The contact hypothesis presupposes that these conditions can be implemented in the micro context of contact between individuals. When the conditions are in force ‘given a population of ordinary people, with a normal degree of prejudice’ (1979 [1954]: 281), interethnic contact leads to sustained, mutually appreciated relations and even to relations of friendship, and to a reduction of prejudice on both sides. In isolation, each condition is necessary but not sufficient for the hypothesis to hold good.

The first condition is ‘equal status between groups’. Status here is not taken in the broad, societal sense, but signifies the position of an individual in the local field of

interaction, e.g. the position of each pupil in the classroom where the teacher treats his pupils in an equal manner.

The second condition is ‘institutional support’, or ‘support of institutional authorities’.

By this is meant that sustained contact and equal status can be encouraged and maintained by support of the authorities, including measures to uphold the relevant norms through special educational programs, and introduction of special teaching practices that make students work together in the classroom.
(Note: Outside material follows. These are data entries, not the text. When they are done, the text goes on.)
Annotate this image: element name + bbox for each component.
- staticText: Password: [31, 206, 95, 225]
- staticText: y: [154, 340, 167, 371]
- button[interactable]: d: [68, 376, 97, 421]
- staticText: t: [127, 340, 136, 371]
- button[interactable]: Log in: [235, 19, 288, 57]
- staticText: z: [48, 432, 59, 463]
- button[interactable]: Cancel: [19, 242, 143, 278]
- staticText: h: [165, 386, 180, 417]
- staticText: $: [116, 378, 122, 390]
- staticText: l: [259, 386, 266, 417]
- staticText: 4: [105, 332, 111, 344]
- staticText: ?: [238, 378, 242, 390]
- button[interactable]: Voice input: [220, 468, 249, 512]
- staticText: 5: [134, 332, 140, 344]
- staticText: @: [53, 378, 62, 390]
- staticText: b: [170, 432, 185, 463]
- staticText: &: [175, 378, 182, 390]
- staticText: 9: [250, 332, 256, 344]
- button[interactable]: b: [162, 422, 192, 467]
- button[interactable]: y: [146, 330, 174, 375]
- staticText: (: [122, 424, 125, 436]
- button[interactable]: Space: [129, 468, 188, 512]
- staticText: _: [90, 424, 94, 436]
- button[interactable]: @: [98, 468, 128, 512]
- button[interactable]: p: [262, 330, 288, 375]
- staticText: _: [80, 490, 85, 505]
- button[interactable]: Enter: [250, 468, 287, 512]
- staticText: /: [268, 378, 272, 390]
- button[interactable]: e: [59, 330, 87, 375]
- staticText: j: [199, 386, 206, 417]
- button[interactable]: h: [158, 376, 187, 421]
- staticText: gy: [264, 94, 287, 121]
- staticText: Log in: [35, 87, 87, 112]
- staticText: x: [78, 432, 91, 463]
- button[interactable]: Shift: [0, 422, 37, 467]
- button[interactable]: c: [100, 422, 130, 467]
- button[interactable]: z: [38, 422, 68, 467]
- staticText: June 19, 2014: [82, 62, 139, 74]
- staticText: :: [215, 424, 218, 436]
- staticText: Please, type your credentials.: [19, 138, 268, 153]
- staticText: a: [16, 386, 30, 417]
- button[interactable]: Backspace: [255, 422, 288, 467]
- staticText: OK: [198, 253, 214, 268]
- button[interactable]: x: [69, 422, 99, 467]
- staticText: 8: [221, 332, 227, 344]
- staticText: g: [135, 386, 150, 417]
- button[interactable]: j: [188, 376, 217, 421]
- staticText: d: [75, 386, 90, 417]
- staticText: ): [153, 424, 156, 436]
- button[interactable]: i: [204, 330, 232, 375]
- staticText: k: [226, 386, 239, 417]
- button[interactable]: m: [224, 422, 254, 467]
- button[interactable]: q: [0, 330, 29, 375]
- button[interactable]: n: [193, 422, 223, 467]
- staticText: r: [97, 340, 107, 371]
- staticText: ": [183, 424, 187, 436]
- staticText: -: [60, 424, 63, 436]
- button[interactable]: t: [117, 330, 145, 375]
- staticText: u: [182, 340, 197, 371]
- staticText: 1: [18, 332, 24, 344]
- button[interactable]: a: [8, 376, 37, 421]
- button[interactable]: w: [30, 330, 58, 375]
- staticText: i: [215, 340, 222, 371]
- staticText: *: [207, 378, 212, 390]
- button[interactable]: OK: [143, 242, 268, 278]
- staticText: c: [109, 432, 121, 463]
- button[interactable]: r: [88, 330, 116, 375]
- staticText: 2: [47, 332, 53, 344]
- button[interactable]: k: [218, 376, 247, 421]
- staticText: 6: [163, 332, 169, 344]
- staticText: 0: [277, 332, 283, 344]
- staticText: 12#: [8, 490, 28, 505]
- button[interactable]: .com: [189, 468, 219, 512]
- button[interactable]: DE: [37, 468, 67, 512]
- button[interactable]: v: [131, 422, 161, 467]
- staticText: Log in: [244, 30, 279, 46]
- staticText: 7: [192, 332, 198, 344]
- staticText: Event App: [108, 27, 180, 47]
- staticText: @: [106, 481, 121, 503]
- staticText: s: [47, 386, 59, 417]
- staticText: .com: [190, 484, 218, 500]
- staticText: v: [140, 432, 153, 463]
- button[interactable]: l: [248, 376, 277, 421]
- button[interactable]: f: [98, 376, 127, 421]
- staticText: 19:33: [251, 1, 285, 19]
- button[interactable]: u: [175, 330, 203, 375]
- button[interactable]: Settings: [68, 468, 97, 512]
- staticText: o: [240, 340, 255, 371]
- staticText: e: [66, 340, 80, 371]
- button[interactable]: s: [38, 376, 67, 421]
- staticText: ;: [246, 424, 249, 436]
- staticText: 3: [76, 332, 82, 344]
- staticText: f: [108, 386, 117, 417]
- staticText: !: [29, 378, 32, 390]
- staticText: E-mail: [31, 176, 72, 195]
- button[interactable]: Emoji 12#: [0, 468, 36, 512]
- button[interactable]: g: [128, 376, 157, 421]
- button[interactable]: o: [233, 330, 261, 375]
A strong relation with the first condition is implicated; equal status in the contact situation is in fact ‘a conditioned condition’ only to be realized through at least a certain degree of institutional support.

The third condition is ‘cooperation toward a common goal’. Social contact leads to sustained, positively valued contact and reduction of prejudice when groups cooperate to attain a joint objective and all involved realize that their shared interest is at take. Sometimes, the importance of mutual interdependence is underlined. When people see that they have to rely on each other because of functionally complementary roles acted out in a team effort, this can boost a positive attitude toward each other. Here as well, in practice, a strong mutual relation with the conditions of equal status and institutional support can be presupposed.

The fourth condition concerns the realization of a shared, overarching identity

incorporating (but not necessarily making redundant) the collective identities of the groups in

contact – the feeling to belong to a common humanity. This can, for instance, be brought

closer by courses and training sessions in which universally felt values are highlighted.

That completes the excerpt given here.